→ **Brief**: Scan the records for the word "Erőforrások". Copy each line that includes it.

→ **Data**:
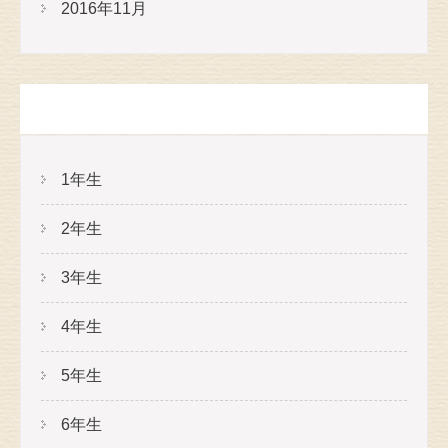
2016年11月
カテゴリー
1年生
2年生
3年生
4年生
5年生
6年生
* * *
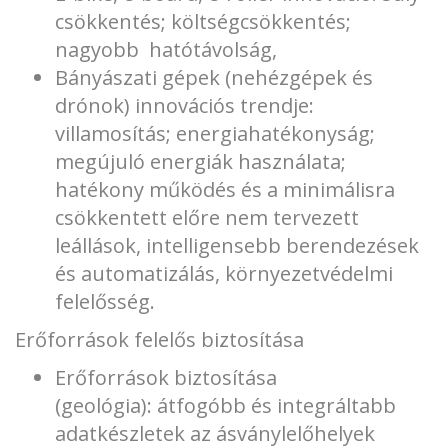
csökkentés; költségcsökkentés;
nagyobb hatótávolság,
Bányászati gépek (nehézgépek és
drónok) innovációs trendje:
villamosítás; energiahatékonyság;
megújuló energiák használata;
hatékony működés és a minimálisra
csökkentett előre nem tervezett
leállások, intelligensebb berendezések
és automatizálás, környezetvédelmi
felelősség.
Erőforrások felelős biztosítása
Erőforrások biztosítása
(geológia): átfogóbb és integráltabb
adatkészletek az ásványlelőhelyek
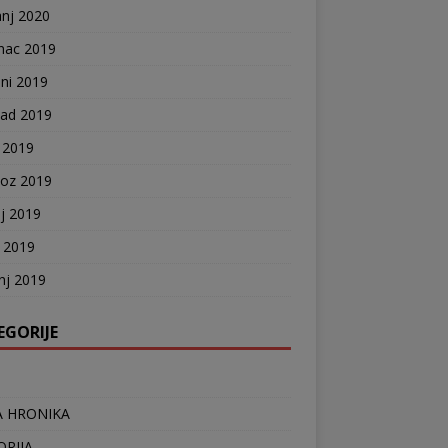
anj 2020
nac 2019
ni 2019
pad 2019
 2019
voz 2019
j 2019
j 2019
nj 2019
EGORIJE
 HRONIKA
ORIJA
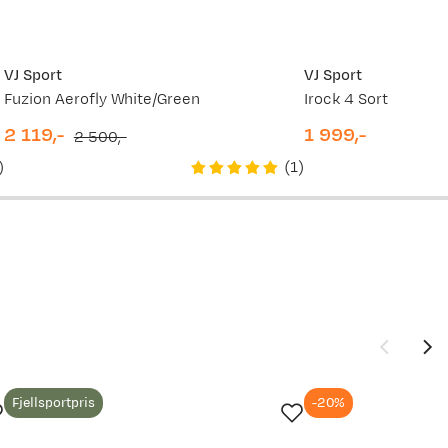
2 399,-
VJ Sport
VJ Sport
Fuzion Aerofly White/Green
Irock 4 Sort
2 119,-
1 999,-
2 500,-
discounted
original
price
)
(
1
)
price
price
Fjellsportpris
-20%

→ **Answer to this exercise**:
Erőforrások felelős biztosítása
Erőforrások biztosítása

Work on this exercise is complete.